We had a little misunderstanding that came to light in the minivan yesterday.
While there were tears shed across the state on back to school day yesterday, my boys cried because they weren’t going to grade school.
When we rolled up to drop the boys off at preschool/daycare, Sam cheerfully told his brother, “Goodbye, Jake. I’m going to Kindergarten now.”
“And so I go too,” said Jake.
Except no, to both.
Though Sam will start school tomorrow, Jake is a ways out from his first day pics.
But, Sam did get to go meet his teacher at which point I had an opportunity to practice reacting to misunderstandings and confusion of my own.
First, I was flustered at the front office, fumbling to get my license out of my purse while the other parents gathered in the hall listening to the teacher. I misunderstood the sentence “personal time for you and your child to get to know the teacher and classroom” to mean it would be just us.
Instead it was a whole group, which was fine – great, even. It’s just not what I was expecting.
I was impressed by the teacher giving the kids a task to play with a tub of specific toys, and my kid may or may not have helped organize the organizing effort. By color, and by type of material. Love. Him.
Oh, and can we talk about supply drop off? Because that threw me off too.
I was flustered at the supply drop off because it was more of a random dump with little direction or clarity.
So, let’s talk about those supply lists for a sec.
I was proactive and downloaded one marked for this school year (for sure, I’ve checked a few times).
But, alas after checking that list off, we received a letter in the mail with different and conflicting supplies.
People! I’m trying to be perfect here and that shit messes me up!

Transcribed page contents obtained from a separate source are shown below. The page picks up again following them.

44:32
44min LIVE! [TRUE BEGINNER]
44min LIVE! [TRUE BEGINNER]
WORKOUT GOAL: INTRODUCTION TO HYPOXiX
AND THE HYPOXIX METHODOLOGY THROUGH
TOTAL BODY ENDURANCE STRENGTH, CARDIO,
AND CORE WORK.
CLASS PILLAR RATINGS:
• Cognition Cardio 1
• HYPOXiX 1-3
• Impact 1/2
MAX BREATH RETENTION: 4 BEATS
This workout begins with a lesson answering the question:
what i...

Also, how about some labeling instructions. Really, it’s easier to do it at home with a Sharpie than in a crowded classroom while I’m trying to casually stalk my child to see how he’s interacting.

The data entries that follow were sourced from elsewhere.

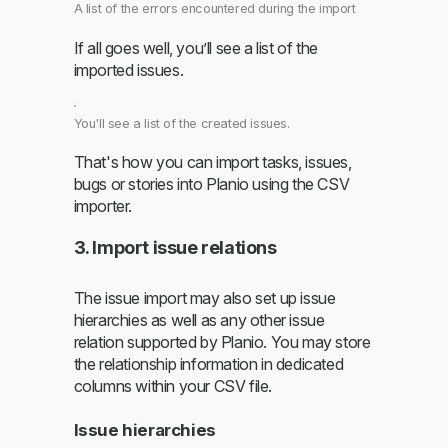
A list of the errors encountered during the import
If all goes well, you’ll see a list of the
imported issues.
You'll see a list of the created issues.
That's how you can import tasks, issues,
bugs or stories into Planio using the CSV
importer.
3. Import issue relations
The issue import may also set up issue
hierarchies as well as any other issue
relation supported by Planio. You may store
the relationship information in dedicated
columns within your CSV file.
Issue hierarchies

Community supplies? Sweet- just let me know in advance so I’m not letting Sam pick which color scissors he wants when really, it’ll fall into the “get what you get and don’t throw a fit” clause.
I’m the kind of person who always wants to be prepared, always wants to have the extra pencils in case someone needs to borrow one and I like doing things right.

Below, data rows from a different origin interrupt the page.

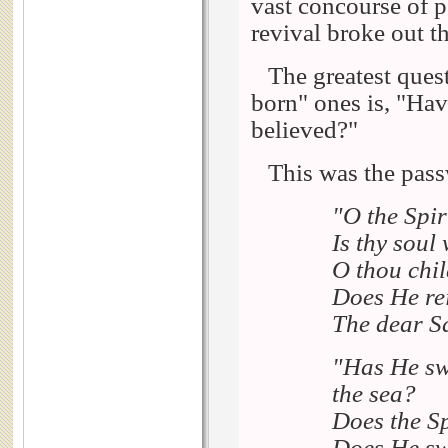
vast concourse of pe
revival broke out t
The greatest quest
born" ones is, "Hav
believed?"
This was the pass
"O the Spirit
Is thy soul 
O thou chil
Does He rei
The dear Sa
"Has He swe
the sea?
Does the Sp
Does He swe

But it’s not about the tissues or about doing everything right, right?
It’s about how you react to being thrown off. It’s about learning to find your balance even when the ground below you is unsteady.
So while it’s Sam’s first day of school tomorrow, it’s also my first time with a kid in school – we’ll get it figured out in time for graduation I’m sure.
Oh, and one more thing. When I first heard through a friend that my son’s teacher was going to be a man I was a little tripped out.
Like damn near everything else about parenting it didn’t match the picture in my head for what would happen when Sam started Kindergarten.
Mr. Teacher won my heart tonight
“When I was a kid, I was a boy and recess saved my life.”
And that’s when I realized it was all going according to plan, even if it wasn’t the one I came up with.